Trata-se de um movimento que questiona os grandes projetos em defesa de pequenas intervenções urbanas, rápidas, colaborativas, temporárias e de baixo custo. Os adeptos desse conceito consideram a maioria dos grandes projetos urbanos oficiais equivocados sob o ponto de vista social, econômico e ecológico, e apostam no potencial renovador da ação pontual concebida e executada pela própria população.

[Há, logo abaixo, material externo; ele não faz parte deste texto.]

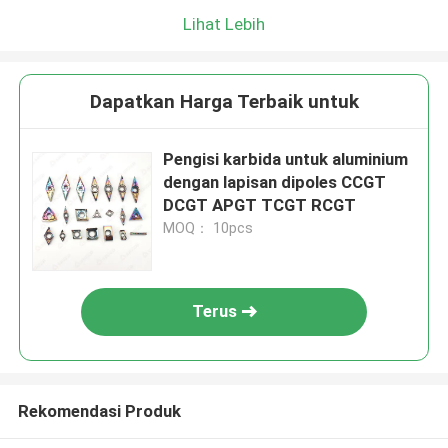
Lihat Lebih
Dapatkan Harga Terbaik untuk
Pengisi karbida untuk aluminium
dengan lapisan dipoles CCGT
DCGT APGT TCGT RCGT
MOQ： 10pcs
Terus
Rekomendasi Produk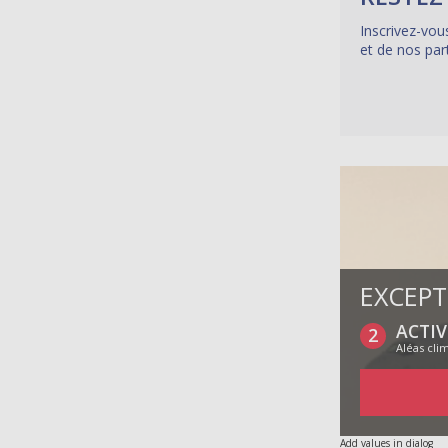
Inscrivez-vou
et de nos par
EXCEPT
ACTIV
2
Aléas cl
Add values in dialog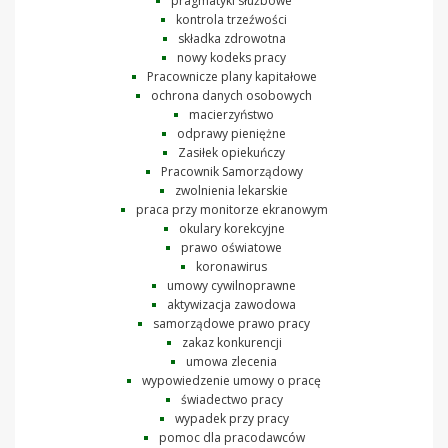
pragmatyki służbowe
kontrola trzeźwości
składka zdrowotna
nowy kodeks pracy
Pracownicze plany kapitałowe
ochrona danych osobowych
macierzyństwo
odprawy pieniężne
Zasiłek opiekuńczy
Pracownik Samorządowy
zwolnienia lekarskie
praca przy monitorze ekranowym
okulary korekcyjne
prawo oświatowe
koronawirus
umowy cywilnoprawne
aktywizacja zawodowa
samorządowe prawo pracy
zakaz konkurencji
umowa zlecenia
wypowiedzenie umowy o pracę
świadectwo pracy
wypadek przy pracy
pomoc dla pracodawców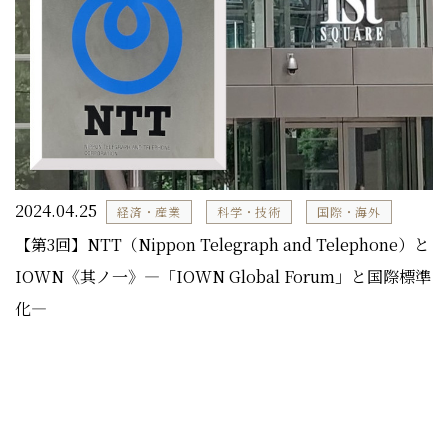
2024.04.25
経済・産業
科学・技術
国際・海外
【第3回】NTT（Nippon Telegraph and Telephone）と
IOWN《其ノ一》―「IOWN Global Forum」と国際標準
化―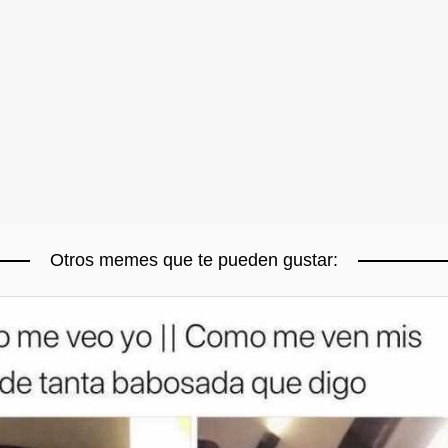
Otros memes que te pueden gustar: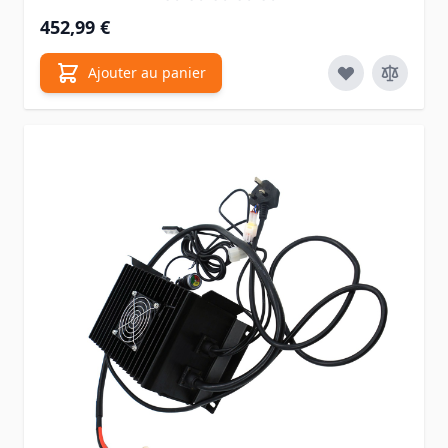
452,99 €
Ajouter au panier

Sugerem, em outras palavras, uma espécie de resgate da cidade por meio da apropriação interina e gradativa dos seus territórios abandonados, subutilizados ou mesmo mal utilizados.

As estratégias empregadas pelo Urbanismo Tático - também conhecido como Urbanismo de Guerrilha ou Urbanismo Pop-Up - são muitas e podem variar, por exemplo, em termos de escala, orçamento, finalidade, público alvo, impacto, parceria ou temporalidade. Vão desde intervenções de grande porte como a Pedestrianização da Times Square em Nova York, que transformou parte da Avenida Broadway em pequenas praças movimentadas; até micro intervenções como os Parklets: extensões da calçada sobre uma ou duas vagas de estacionamento localizadas em vias públicas, que passam a ser utilizadas como área de convivência para pedestres.

Os aspectos positivos desse modelo de urbanismo são inegáveis. A flexibilidade do formato e sua agilidade de implementação favorecem adaptações para diferentes contextos e retorno imediato dos benefícios, possibilitando assim a pulverização de ações articuladas e a sensação instantânea de melhoria urbana. O maior envolvimento do usuário no processo de produção do espaço urbano reforça também o sentimento de pertencimento e identidade da população, que são premissas básicas no desenvolvimento sustentável de qualquer cidade. Entretanto, na minha opinião, o maior potencial do Urbanismo Tático é a possibilidade de usá-lo como um método barato e objetivo para testar propostas preliminares, antes de tornarem-se projetos definitivos e mais onerosos. Em muitos casos, intervenções provisórias produzidas pelos próprios habitantes, depois de terem os seus impactos avaliados e serem devidamente aperfeiçoadas, poderiam ser executadas pelo poder público através de projetos urbanos oficiais.  

No entanto, o Urbanismo Tático no Brasil tem se caracterizado mais como um instrumento demagógico de gestão urbana do que, propriamente, um hábil e inovador modelo de urbanismo. Por ter baixo custo de implementação, potencial de mobilização popular e capacidade de oferecer melhorias urbanas imediatas, gestores locais têm, por vezes, se beneficiado dessa estratégia para atender provisoriamente à demandas de infraestrutura urbana que requerem soluções efetivas e permanentes. Assim, problemas graves referentes à deficiência da mobilidade urbana, carência de espaços públicos e degradação do meio ambiente vêm sendo enfrentados com ciclovias temporárias, espaços de convivência efêmeros e urbanizações simbólicas de rios e parques. Nesse contexto, precisamos identificar com muita clareza as diferenças entre Urbanismo Tático e Urbanismo Populista, caso contrário, corremos o risco de comprar gato por lebre.